# vnrit — Pure Rust X11 WebRTC Streaming Server
[](LICENSE)
**vnrit** streams an X11 desktop to browsers over **WebRTC** with low-latency keyboard/mouse input forwarding. Built entirely in Rust — no GStreamer, no FFmpeg, no system codec dependencies.
```
┌──────────────────────────────────────────────────────────────────┐
│ vnrit Server │
│ │
│ X11 Server ──→ SHM Capture ──→ libyuv I420 ──→ openh264 H.264 │
│ (Xvnc/Xvfb) (MIT-SHM) (SIMD ARM NEON) (Screen RT) │
│ │
│ PulseAudio ──→ Opus Encoder ───→ WebRTC │
│ (monitor src) (libopus) (webrtc-rs) │
│ │
│ ↓ │
│ Browser ←──WebRTC─── WebSocket (signaling + input) → XTest │
└──────────────────────────────────────────────────────────────────┘
```
## Features
- **Pure Rust** — zero GStreamer/FFmpeg dependency, ~6.6 MB release binary
- **WebRTC H.264** — openh264 encoder with screen content optimization
- **SIMD color conversion** — Google libyuv via ARM NEON
- **4-stage pipeline** — capture → convert → encode → send, fully parallel
- **Audio support** — PulseAudio → Opus (48kHz stereo, 20ms frames)

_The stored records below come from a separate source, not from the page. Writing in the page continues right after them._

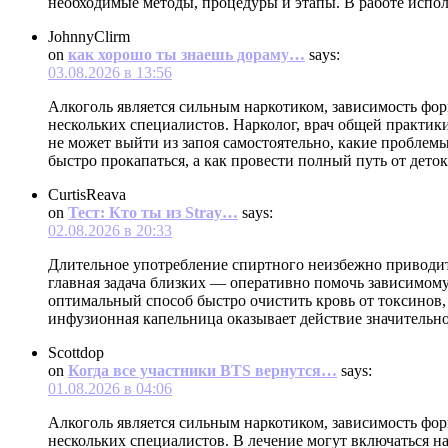
необходимые методы, процедуры и этапы. В работе испо
JohnnyClirm
on
как хорошо ты знаешь дораму…
says:
03.08.2026 в 13:56
Алкоголь является сильным наркотиком, зависимость фор
нескольких специалистов. Нарколог, врач общей практики
не может выйти из запоя самостоятельно, какие проблем
быстро прокапаться, а как провести полный путь от дето
CurtisReava
on
Тест: Кто ты из Stray…
says:
02.08.2026 в 20:33
Длительное употребление спиртного неизбежно приводит
главная задача близких — оперативно помочь зависимому
оптимальный способ быстро очистить кровь от токсинов,
инфузионная капельница оказывает действие значительно
Scottdop
on
Когда все участники BTS вернутся…
says:
01.08.2026 в 04:06
Алкоголь является сильным наркотиком, зависимость фор
нескольких специалистов. В лечение могут включаться на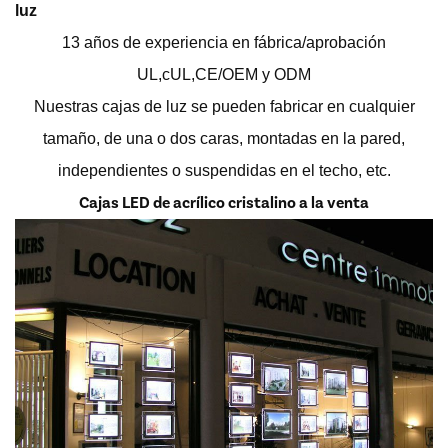
luz
13 años de experiencia en fábrica/aprobación
UL,cUL,CE/OEM y ODM
Nuestras cajas de luz se pueden fabricar en cualquier
tamaño, de una o dos caras, montadas en la pared,
independientes o suspendidas en el techo, etc.
Cajas LED de acrílico cristalino a la venta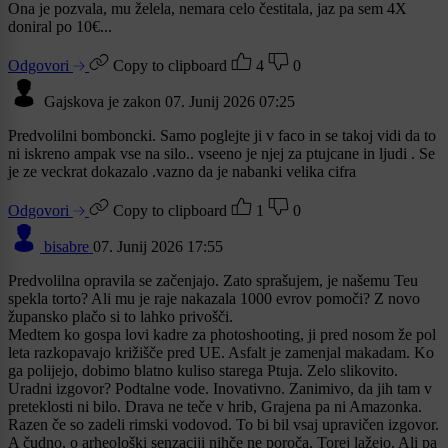
Ona je pozvala, mu želela, nemara celo čestitala, jaz pa sem 4X
doniral po 10€...
Odgovori
Copy to clipboard
4
0
Gajskova je zakon
07. Junij 2026 07:25
Predvolilni bomboncki. Samo poglejte ji v faco in se takoj vidi da to
ni iskreno ampak vse na silo.. vseeno je njej za ptujcane in ljudi . Se
je ze veckrat dokazalo .vazno da je nabanki velika cifra
Odgovori
Copy to clipboard
1
0
bisabre
07. Junij 2026 17:55
Predvolilna opravila se začenjajo. Zato sprašujem, je našemu Teu
spekla torto? Ali mu je raje nakazala 1000 evrov pomoči? Z novo
župansko plačo si to lahko privošči.
Medtem ko gospa lovi kadre za photoshooting, ji pred nosom že pol
leta razkopavajo križišče pred UE. Asfalt je zamenjal makadam. Ko
ga polijejo, dobimo blatno kuliso starega Ptuja. Zelo slikovito.
Uradni izgovor? Podtalne vode. Inovativno. Zanimivo, da jih tam v
preteklosti ni bilo. Drava ne teče v hrib, Grajena pa ni Amazonka.
Razen če so zadeli rimski vodovod. To bi bil vsaj upravičen izgovor.
A čudno, o arheološki senzaciji nihče ne poroča. Torej lažejo. Ali pa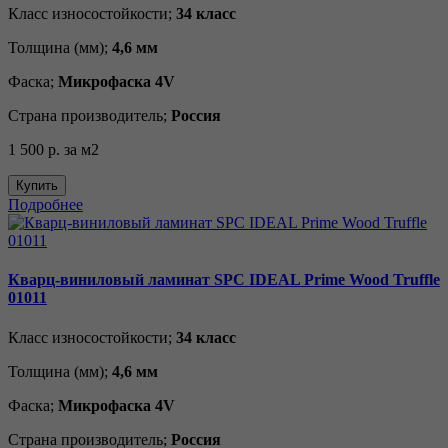
Класс износостойкости;
34 класс
Толщина (мм);
4,6 мм
Фаска;
Микрофаска 4V
Страна производитель;
Россия
1 500 р.
за м2
Купить
Подробнее
Кварц-виниловый ламинат SPC IDEAL Prime Wood Truffle
01011
Класс износостойкости;
34 класс
Толщина (мм);
4,6 мм
Фаска;
Микрофаска 4V
Страна производитель;
Россия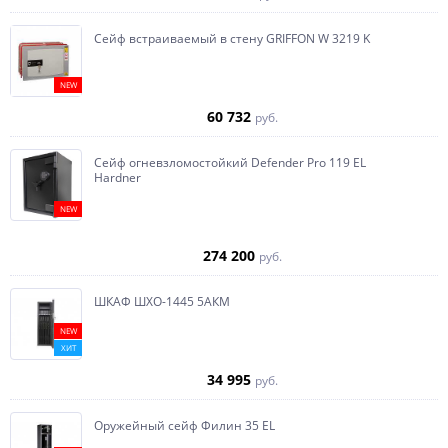
Сейф встраиваемый в стену GRIFFON W 3219 K
NEW
60 732
руб.
Сейф огневзломостойкий Defender Pro 119 EL
Hardner
NEW
274 200
руб.
ШКАФ ШХО-1445 5АКМ
NEW
ХИТ
34 995
руб.
Оружейный сейф Филин 35 EL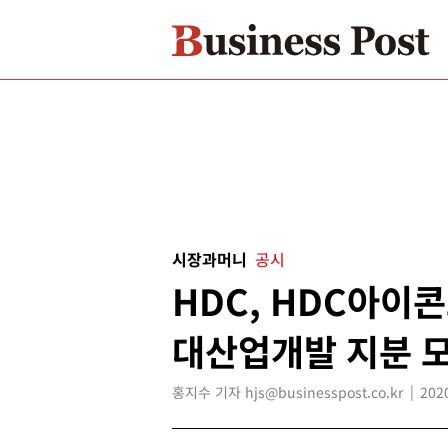
시장과머니
공시
HDC, HDC아이
대산업개발 지분 
홍지수 기자 hjs@businesspost.co.kr
202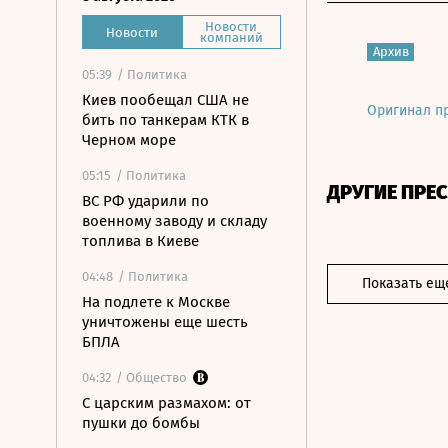
Новости
Новости
компаний
Архив
05:39
/ Политика
Киев пообещал США не
Оригинал п
бить по танкерам КТК в
Черном море
05:15
/ Политика
ДРУГИЕ ПРЕ
ВС РФ ударили по
военному заводу и складу
топлива в Киеве
04:48
/ Политика
Показать ещ
На подлете к Москве
уничтожены еще шесть
БПЛА
04:32
/ Общество
С царским размахом: от
пушки до бомбы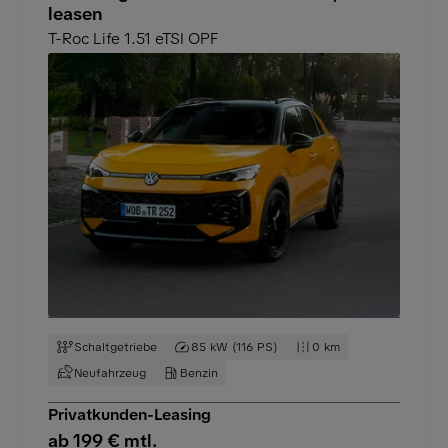
leasen
T-Roc Life 1.51 eTSI OPF
Schaltgetriebe
85 kW (116 PS)
0 km
Neufahrzeug
Benzin
Privatkunden-Leasing
ab 199 € mtl.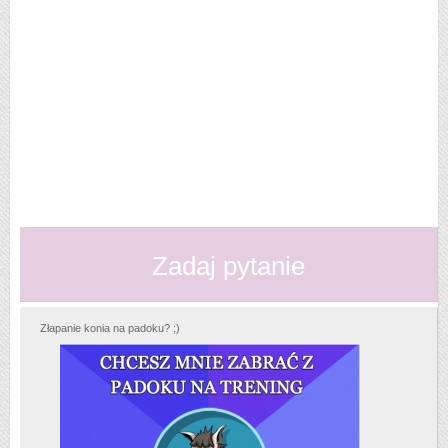
Zadaj pytanie
Złapanie konia na padoku? ;)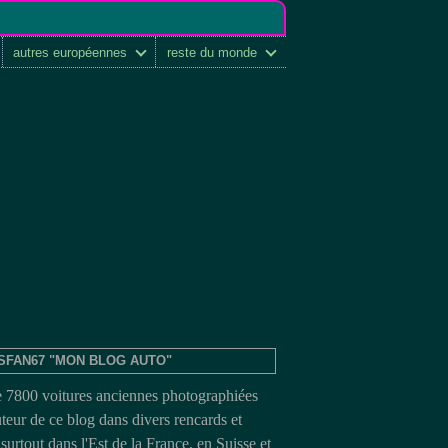
autres européennes
reste du monde
SFAN67 "MON BLOG AUTO"
e 7800 voitures anciennes photographiées
uteur de ce blog dans divers rencards et
surtout dans l'Est de la France, en Suisse et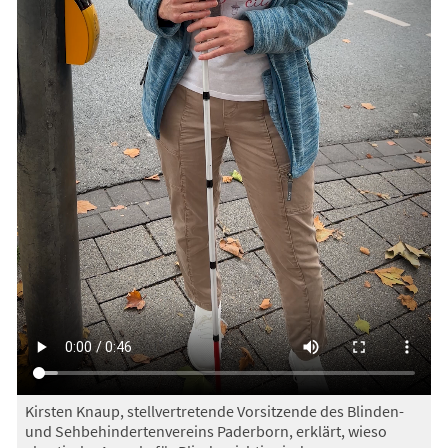
Kirsten Knaup, stellvertretende Vorsitzende des Blinden-
und Sehbehindertenvereins Paderborn, erklärt, wieso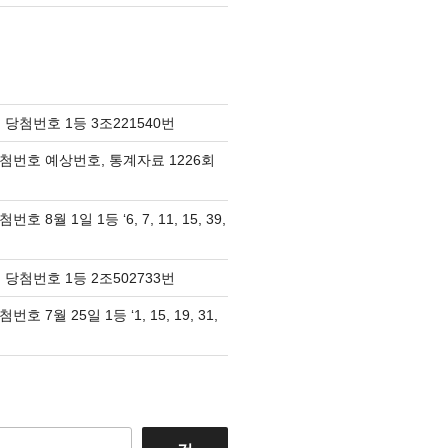
 당첨번호 1등 3조221540번
당첨번호 예상번호, 통계자료 1226회
호 8월 1일 1등 ‘6, 7, 11, 15, 39,
 당첨번호 1등 2조502733번
호 7월 25일 1등 ‘1, 15, 19, 31,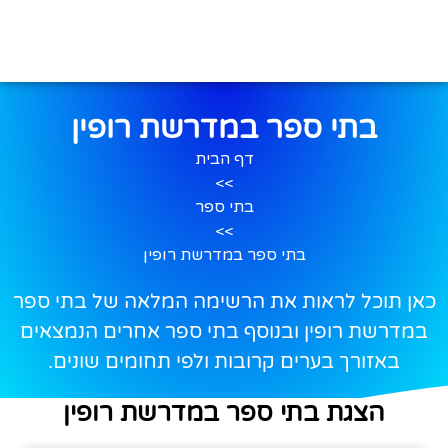
בתי ספר במדרשת רופין
דף הבית
>>
בתי ספר
>>
בתי ספר במדרשת רופין
כאן תוכל לראות את הרשימה המלאה של בתי ספר
במדרשת רופין ובנוסף בתי ספר אחרים הנמצאים
באזורך בערים קרובות ולפי תחומים שונים.
הצגת בתי ספר במדרשת רופין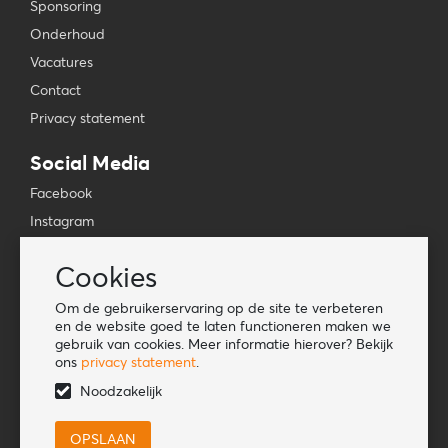
Sponsoring
Onderhoud
Vacatures
Contact
Privacy statement
Social Media
Facebook
Instagram
YouTube
Cookies
TikTok
Om de gebruikerservaring op de site te verbeteren
Tools
en de website goed te laten functioneren maken we
gebruik van cookies. Meer informatie hierover? Bekijk
Lookbook
ons
privacy statement
.
Nieuwe klant
Noodzakelijk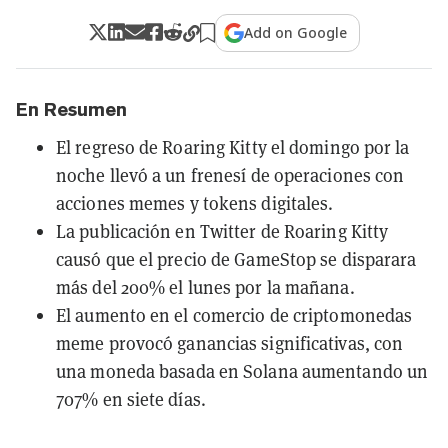
Add on Google
En Resumen
El regreso de Roaring Kitty el domingo por la
noche llevó a un frenesí de operaciones con
acciones memes y tokens digitales.
La publicación en Twitter de Roaring Kitty
causó que el precio de GameStop se disparara
más del 200% el lunes por la mañana.
El aumento en el comercio de criptomonedas
meme provocó ganancias significativas, con
una moneda basada en Solana aumentando un
707% en siete días.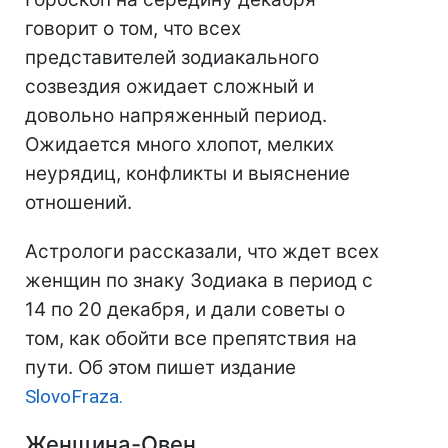
говорит о том, что всех
представителей зодиакального
созвездия ожидает сложный и
довольно напряженный период.
Ожидается много хлопот, мелких
неурядиц, конфликты и выяснение
отношений.
Астрологи рассказали, что ждет всех
женщин по знаку Зодиака в период с
14 по 20 декабря, и дали советы о
том, как обойти все препятствия на
пути. Об этом пишет издание
SlovoFraza.
Женщина-Овен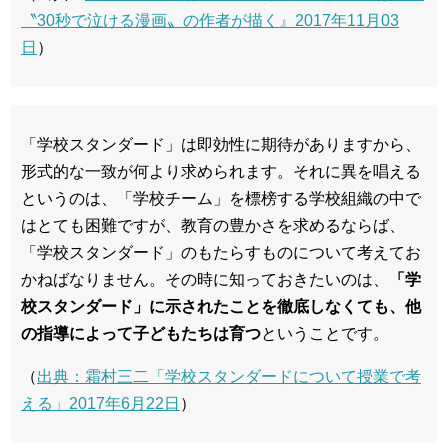
〝30秒で泣ける漫画〟の作者が描く』2017年11月03
日
）
「学校スタンダード」は即効性に期待がありますから、
形式的な一致が何より求められます。それに異を唱える
というのは、「学校チーム」を標榜する学校組織の中で
はとても困難ですが、教育の豊かさを求めるならば、
「学校スタンダード」のもたらすものについて考えてお
かねばなりません。その時に知っておきたいのは、
「学
校スタンダード」に示されたことを徹底しなくても、他
の指導によって子どもたちは育つ
ということです。
（
出典：霜村三二「学校スタンダードについて授業で考
える」2017年6月22日
）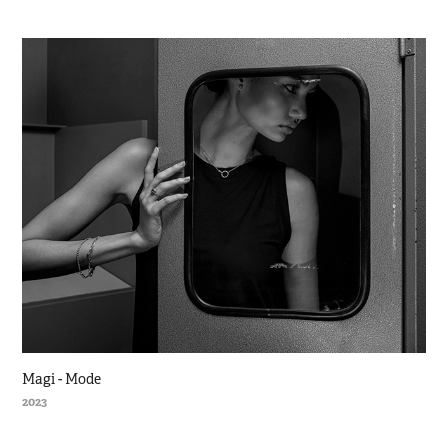
Magi - Mode
2023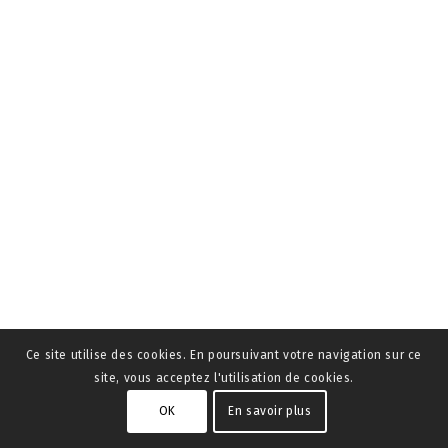
Ce site utilise des cookies. En poursuivant votre navigation sur ce
site, vous acceptez l'utilisation de cookies.
OK
En savoir plus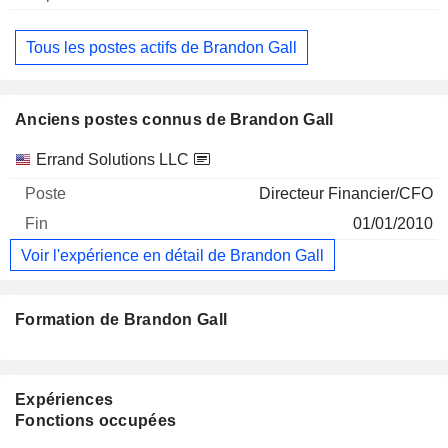
Tous les postes actifs de Brandon Gall
Anciens postes connus de Brandon Gall
Sociétés
Poste
Fin
Errand Solutions LLC
Directeur Financier/CFO
01/01/2010
Voir l'expérience en détail de Brandon Gall
Formation de Brandon Gall
Expériences
Fonctions occupées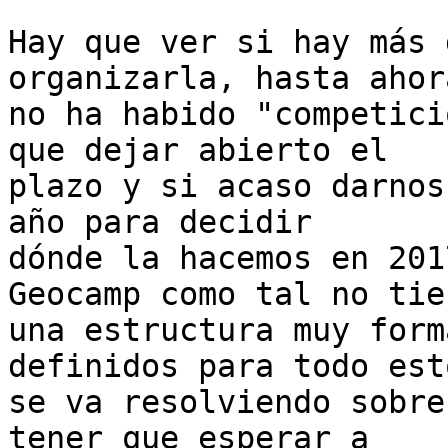
Hay que ver si hay más 
organizarla, hasta ahora
no ha habido "competici
que dejar abierto el

plazo y si acaso darnos
año para decidir

dónde la hacemos en 201
Geocamp como tal no tien
una estructura muy form
definidos para todo esto
se va resolviendo sobre
tener que esperar a
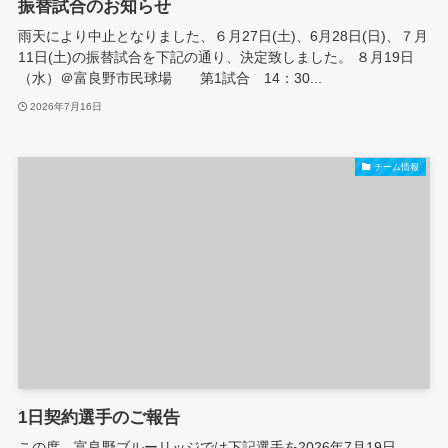
振替試合のお知らせ
雨天により中止となりました、６月27日(土)、6月28日(日)、７月
11日(土)の振替試合を下記の通り、決定致しました。 ８月19日
（水）＠富良野市民球場 第1試合 14：30...
2026年7月16日
チーム情報
1日契約選手のご報告
この度、富良野ブルーリッジでは下記選手を2026年7月19日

- **X11 input injection** — keyboard + mouse via XTest extension
- **MIT-SHM capture** — zero-copy shared memory screen capture
- **Browser cursor overlay** — CSS cursor synced separately, never encoded in video
- **Dual X11 connections** — separate sockets for capture and input (no lock contention)
- **Memory pool reuse** — zero per-frame allocations in steady state
- **Token authentication** — optional passwordless access control
- **Auto-reconnection** — exponential backoff (1s → 30s)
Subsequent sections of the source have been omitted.